I know many will read my financial experiences and see failure. I haven’t failed; I succeeded when the odds were totally stacked against me. I made good what life threw at me. I survived … with my values intact.
I can only agree.
But the argument being made here is not about whether raising children is easy or difficult; it’s about whether “money is luck”. Your life choices affect how much money you have. That is a fundamental truth.
Are you being bad faith or genuinely confused here?
You’ll need to be more specific with your questioning.
Do we agree that choices are not free? That the set of choices available to someone is determined by precededing moments, a chain of which extends back well beyond anything a person could be held not merely responsible for but indeed capable of having any influence over at all?

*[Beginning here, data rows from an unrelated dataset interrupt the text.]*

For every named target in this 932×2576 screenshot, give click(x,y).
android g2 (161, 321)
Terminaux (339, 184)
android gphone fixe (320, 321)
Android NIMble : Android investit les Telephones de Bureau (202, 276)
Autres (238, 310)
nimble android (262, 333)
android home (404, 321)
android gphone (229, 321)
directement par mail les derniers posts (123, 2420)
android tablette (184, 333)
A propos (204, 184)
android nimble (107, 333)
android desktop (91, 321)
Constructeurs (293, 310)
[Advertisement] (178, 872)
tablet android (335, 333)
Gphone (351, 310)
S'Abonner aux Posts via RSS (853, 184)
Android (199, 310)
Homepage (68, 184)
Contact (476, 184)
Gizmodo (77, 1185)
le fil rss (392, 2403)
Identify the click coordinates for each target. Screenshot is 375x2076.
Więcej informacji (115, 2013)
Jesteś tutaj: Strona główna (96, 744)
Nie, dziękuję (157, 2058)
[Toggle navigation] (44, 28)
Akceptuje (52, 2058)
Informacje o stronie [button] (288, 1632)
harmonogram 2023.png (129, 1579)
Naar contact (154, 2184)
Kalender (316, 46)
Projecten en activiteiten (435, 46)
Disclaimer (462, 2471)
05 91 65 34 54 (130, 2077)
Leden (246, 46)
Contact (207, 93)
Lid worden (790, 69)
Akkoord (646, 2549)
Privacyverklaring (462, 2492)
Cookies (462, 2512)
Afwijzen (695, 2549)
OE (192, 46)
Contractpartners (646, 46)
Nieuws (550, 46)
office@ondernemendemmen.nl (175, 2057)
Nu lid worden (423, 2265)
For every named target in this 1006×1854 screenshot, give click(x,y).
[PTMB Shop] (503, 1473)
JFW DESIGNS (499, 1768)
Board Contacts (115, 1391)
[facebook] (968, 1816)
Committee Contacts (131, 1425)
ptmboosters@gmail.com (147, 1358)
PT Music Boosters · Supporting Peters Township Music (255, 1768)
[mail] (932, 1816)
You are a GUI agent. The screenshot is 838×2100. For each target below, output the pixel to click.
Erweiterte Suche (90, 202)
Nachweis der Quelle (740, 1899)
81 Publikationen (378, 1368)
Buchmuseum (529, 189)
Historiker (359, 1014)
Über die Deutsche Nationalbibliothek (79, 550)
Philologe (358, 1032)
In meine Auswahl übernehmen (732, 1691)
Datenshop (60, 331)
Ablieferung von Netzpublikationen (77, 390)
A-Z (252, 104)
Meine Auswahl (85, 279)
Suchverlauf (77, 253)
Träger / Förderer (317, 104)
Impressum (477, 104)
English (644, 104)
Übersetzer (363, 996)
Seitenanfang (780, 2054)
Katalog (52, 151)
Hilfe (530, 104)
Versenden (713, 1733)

You seem to be misunderstanding the point I am making. I am not arguing that the only thing that dictates wealth are the decisions of the individual. I am arguing that the decisions of the individual contribute to their wealth. Maybe you see the world from a determinist mindset, but I certainly don’t. There are always choices we can make about how we choose to live. Sometimes these require sacrifices, such as the choice to not have 7 children.
But 7 children doesn’t influence your geographical location, the quality of your education, your skin colour, the quality of your parents’ education, your familial wealth, your health, the stability of your home life, your gender, your health, the job opportunities upon attaining your majority etc etc etc. It is negligible and largely downstream of the good luck required to be well off and does nothing to undermine wealth being all luck.
I never said it did. Please refer to my previous reply:
What determines what choices you want to make? What determines your ability to exercise agency? what determines your values?
You’re looking at people who sit around a table, get dealt a hand of cards, have randomly assigned levels of skill and then after everyone has played their hands you’re trying to argue luck wasn’t what determined how people scored…
Again, please refer to that same comment. I have already addressed the determinist view. If you think you have zero control over your life and everything was set in stone before you were even born, good for you. To me, that is a nihilistic, fatalistic and defeatist approach to life that will only further entrench any inherent disadvantage one suffers.